SK Group chairman Chey Tae-won said the AI industry is not in a bubble but warned AI stocks have risen "too fast and too much" and could face corrections as valuations overshoot fundamentals. SK Hynix, a key supplier of high-end memory for Nvidia-powered AI data centers, has surged 214% over the past year, reported a record quarterly profit in October and says its chip production for next year is fully booked as it expects an extended chip "super cycle" amid trillions of dollars invested in AI data centers.

Analysis

Market structure: The immediate winners are memory suppliers (e.g., SK Hynix 000660.KS) and GPU leader NVDA, plus hyperscalers (AMZN, GOOGL, MSFT) buying capacity; losers are highly valued AI application/software names that rely on multiple expansion rather than cash flow. SK Hynix’s “sold out” guidance implies pricing power in DRAM/HBM for ~12–18 months, supporting chipmakers’ margins even if AI equities mean-revert.
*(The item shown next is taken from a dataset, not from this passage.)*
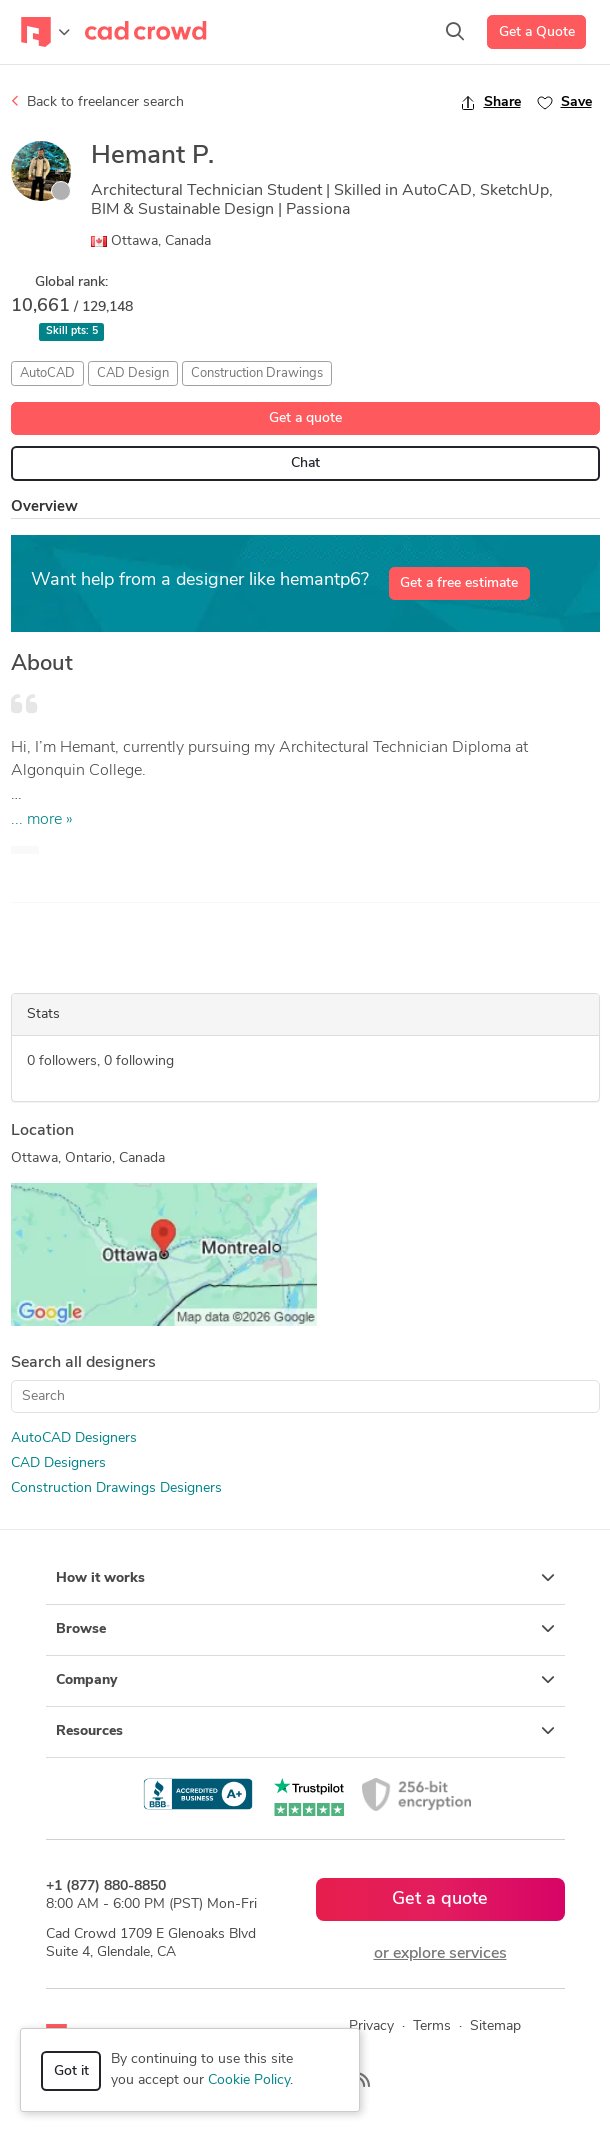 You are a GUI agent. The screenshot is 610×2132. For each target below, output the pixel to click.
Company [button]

Cross‑asset: a material correction in AI equities would likely spike equity volatility, bid U.S. Treasuries (yields ↓) and strengthen safe‑haven FX; commodity demand (power, copper) for data centers supports energy/utilities for quarters. Risk assessment: Tail risks include new export controls (China/Taiwan/US) or rapid software efficiency gains that reduce HBM demand, any of which could cut revenues by 20–40% for memory makers within 12–24 months. Short term (days–weeks): profit taking and higher IV around earnings; medium (3–12 months): capex cadence and DRAM price indices will drive realized revenue; long term (2–4 years): overcapacity risk if suppliers ramp production, potentially reversing today’s premiums. Hidden dependencies: hyperscaler procurement timing and Nvidia architecture changes (HBM requirements) are single‑point risks. Trade implications: Tactical longs in hardware (SK Hynix, NVDA) should be size‑controlled and hedged; expect using 3–6 month protective puts or call spreads during earnings windows. Relative trades: long memory/manufacturing exposure versus short high‑multiple AI software names or thematic ETFs to capture mean reversion. Rotate 3–5% from long-duration growth into data‑center capex beneficiaries (semicap equipment, power infra, DLR) over the next 1–3 months. Contrarian angle: Consensus fear of an AI “bubble” underestimates near-term memory scarcity — price premium may persist 12–18 months, so buying selective hardware on disciplined pullbacks (15–25%) is justified. Conversely, the market may be underestimating a 24–36 month oversupply shock; therefore avoid one‑way levered bets and use option hedges or pair trades to capture asymmetric outcomes.